Dataset entries
'''

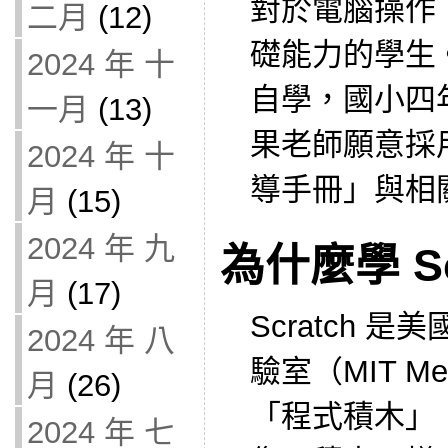
對於電腦操作
二月
(12)
礎能力的學生
2024 年 十
自學，國小四
一月
(13)
果老師願意採
2024 年 十
導手冊」與相
月
(15)
2024 年 九
為什麼學 Sc
月
(17)
Scratch 
2024 年 八
驗室（MIT M
月
(26)
「程式積木」，
2024 年 七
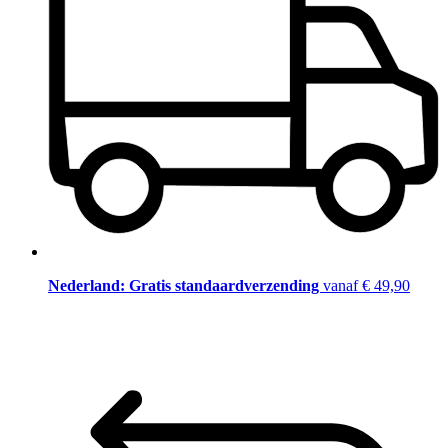
Nederland: Gratis standaardverzending
vanaf € 49,90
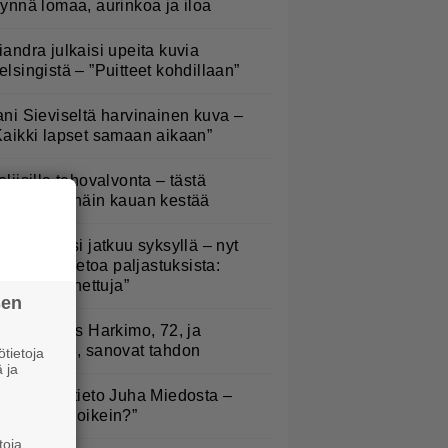
äynnä lomaa, aurinkoa ja iloa
iandra julkaisi upeita kuvia
elsingistä – ”Puitteet kohdillaan”
ani Sieviseltä harvinainen kuva –
Kaikki lapset samaan aikaan”
oliisilla tehovalvonta – tästä
ysymys ja näin kauan kestää
lämäni biisi jatkuu syksyllä – nyt
aatiin lisätietoa paljastuksista:
Erittäin tunnettuja”
sen
uno: Hjallis Harkimo, 72, ja
asmine, 38, sanovat tahdon
tietoja
 ja
ysäyttävä tieto Juha Miedosta –
Onko tämä oikein?”
toja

'''

▶ [Work request]:
In the copy, every entry must appear exactly as written, and no picture may appear.

▶ [Output below]:
對於電腦操作
二月
(12)
礎能力的學生
2024 年 十
自學，國小四
一月
(13)
果老師願意採
2024 年 十
導手冊」與相
月
(15)
2024 年 九
為什麼學 Sc
月
(17)
Scratch 
2024 年 八
驗室（MIT M
月
(26)
「程式積木」，
2024 年 七
Nederland: Gratis standaardverzending
vanaf € 49,90
äynnä lomaa, aurinkoa ja iloa
iandra julkaisi upeita kuvia
elsingistä – ”Puitteet kohdillaan”
ani Sieviseltä harvinainen kuva –
Kaikki lapset samaan aikaan”
oliisilla tehovalvonta – tästä
ysymys ja näin kauan kestää
lämäni biisi jatkuu syksyllä – nyt
aatiin lisätietoa paljastuksista:
Erittäin tunnettuja”
sen
uno: Hjallis Harkimo, 72, ja
asmine, 38, sanovat tahdon
tietoja
 ja
ysäyttävä tieto Juha Miedosta –
Onko tämä oikein?”
toja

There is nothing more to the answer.